He's arguing for peace ; but on terms advantageous to Germany.

His aspirations were, I think, feasible ; maybe even plausible .

It was a better year for the Central Powers than it was for the Allies. A massive blow dealt to the Russians, whose casualties in 1915 might have been as high as three and a quarter million, of whom a million and a quarter were POWs. Turkey triumphant at Gallipoli ; Serbia smashed and Bulgaria joining the German side. OTOH, the Entente gained the Italians. The Western Front, as Jim reminds us, was a dismal experience for the Franco British armies, with dreadful, dreadful casualties and a catalogue of failures.

The Austro Hungarian Empire was in trouble, revealing its own record of failure with catastrophic casualties in the Carpathians. The Germans were truly aware of being shackled to a corpse.

The Germans themselves carried off military succcesses on all fronts.
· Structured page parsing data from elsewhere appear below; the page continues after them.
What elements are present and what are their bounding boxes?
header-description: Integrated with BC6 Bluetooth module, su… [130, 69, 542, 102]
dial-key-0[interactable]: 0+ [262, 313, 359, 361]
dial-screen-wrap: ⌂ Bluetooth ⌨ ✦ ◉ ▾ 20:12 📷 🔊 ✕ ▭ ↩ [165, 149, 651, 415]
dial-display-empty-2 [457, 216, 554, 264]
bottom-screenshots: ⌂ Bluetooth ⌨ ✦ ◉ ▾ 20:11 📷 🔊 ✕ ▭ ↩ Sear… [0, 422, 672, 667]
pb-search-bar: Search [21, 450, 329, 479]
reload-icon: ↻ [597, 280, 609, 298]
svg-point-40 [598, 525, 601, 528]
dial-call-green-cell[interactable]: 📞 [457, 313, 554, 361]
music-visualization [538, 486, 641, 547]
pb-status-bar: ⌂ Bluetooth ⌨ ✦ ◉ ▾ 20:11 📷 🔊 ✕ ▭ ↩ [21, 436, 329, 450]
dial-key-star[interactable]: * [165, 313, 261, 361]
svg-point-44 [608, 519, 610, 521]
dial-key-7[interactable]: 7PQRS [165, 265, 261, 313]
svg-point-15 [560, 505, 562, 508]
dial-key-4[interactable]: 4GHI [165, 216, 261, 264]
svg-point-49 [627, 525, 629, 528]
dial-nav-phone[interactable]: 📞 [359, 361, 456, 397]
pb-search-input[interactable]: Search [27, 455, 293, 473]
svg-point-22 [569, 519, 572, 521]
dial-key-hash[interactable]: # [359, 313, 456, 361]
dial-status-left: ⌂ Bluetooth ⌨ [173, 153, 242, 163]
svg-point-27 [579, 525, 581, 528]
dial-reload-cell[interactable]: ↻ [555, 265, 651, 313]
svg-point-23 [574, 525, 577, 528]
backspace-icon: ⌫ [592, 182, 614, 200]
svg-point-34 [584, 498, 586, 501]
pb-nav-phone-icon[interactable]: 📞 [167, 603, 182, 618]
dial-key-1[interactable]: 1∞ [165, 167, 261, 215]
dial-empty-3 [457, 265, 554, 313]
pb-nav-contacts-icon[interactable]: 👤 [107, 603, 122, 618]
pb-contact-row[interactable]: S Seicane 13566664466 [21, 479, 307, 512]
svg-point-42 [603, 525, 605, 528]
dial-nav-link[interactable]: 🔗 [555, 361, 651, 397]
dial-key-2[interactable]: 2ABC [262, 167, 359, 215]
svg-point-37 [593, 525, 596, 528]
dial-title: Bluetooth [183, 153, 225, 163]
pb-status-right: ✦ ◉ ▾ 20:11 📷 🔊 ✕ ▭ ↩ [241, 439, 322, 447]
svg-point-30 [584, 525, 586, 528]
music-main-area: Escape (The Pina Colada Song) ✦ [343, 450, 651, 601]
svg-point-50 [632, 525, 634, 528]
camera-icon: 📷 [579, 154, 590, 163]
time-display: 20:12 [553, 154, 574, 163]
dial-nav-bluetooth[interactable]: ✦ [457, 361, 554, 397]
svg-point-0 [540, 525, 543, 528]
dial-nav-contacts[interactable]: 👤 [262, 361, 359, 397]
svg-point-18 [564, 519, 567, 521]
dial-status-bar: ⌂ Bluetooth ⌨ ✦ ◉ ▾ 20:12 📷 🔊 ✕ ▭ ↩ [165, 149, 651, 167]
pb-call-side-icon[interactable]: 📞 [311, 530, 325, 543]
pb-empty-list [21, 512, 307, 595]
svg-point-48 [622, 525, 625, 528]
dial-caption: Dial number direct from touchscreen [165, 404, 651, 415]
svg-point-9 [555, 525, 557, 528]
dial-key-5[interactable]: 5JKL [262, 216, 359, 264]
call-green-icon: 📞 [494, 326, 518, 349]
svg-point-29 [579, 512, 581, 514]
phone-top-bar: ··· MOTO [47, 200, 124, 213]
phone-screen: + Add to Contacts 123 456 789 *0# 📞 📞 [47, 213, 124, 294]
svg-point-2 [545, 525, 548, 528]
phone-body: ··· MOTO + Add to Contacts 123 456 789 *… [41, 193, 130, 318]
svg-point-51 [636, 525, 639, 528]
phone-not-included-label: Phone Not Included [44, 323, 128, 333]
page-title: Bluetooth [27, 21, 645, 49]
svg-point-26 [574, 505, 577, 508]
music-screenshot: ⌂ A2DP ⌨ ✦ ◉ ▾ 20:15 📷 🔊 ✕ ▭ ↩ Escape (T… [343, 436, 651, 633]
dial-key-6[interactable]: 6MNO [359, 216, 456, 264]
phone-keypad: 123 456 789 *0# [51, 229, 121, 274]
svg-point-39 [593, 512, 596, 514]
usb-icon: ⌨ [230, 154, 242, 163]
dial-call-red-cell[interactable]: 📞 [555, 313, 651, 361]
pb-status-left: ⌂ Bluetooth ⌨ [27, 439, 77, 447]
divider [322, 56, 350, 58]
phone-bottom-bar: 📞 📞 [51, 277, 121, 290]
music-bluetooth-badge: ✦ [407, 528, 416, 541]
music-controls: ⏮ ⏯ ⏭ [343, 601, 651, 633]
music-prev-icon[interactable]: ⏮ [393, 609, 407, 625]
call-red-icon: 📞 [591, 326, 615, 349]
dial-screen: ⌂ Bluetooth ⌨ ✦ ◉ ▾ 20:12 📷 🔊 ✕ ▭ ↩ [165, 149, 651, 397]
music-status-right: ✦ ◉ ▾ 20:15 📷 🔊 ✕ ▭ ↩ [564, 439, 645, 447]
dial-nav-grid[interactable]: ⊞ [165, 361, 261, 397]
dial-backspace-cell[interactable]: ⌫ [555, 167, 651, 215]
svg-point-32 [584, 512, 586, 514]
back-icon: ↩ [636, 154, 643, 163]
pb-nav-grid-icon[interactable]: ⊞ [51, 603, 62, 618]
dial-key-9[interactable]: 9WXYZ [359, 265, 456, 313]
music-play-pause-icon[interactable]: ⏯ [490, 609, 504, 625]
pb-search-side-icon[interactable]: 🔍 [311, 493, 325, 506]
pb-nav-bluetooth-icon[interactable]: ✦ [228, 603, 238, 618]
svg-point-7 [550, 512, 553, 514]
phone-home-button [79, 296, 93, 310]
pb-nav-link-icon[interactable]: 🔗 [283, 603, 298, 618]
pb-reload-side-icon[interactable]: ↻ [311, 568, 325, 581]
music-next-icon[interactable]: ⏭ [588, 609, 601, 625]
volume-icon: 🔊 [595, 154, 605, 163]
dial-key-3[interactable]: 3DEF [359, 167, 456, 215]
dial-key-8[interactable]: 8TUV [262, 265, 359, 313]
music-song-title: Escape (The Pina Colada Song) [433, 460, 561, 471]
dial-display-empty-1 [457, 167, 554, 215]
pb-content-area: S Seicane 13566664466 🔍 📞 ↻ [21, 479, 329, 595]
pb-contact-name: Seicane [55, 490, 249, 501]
They did not experience, in 1915, the same sense of peril as they were to feel in the summer and autumn of 1916. But - and this is noteworthy - their battle casualties in 1915 were also monstrous - at least a million and a half that year ; every bit as bad as they were to be in 1916 and only to be surpassed in 1918.

So I assess 1915 as a year of the most intense and unremitting battle on all fronts, with both sides left sufficiently intact to contemplate more of the same in the following year. Points win to Germany , I think ; but not sufficiently commanding to dispel the huge strategic disadvantage that faced her.

Regards , Phil
---------------
"Egad, sir, I do not know whether you will die on the gallows or of the pox!"

"That will depend, my Lord, on whether I embrace your principles or your mistress."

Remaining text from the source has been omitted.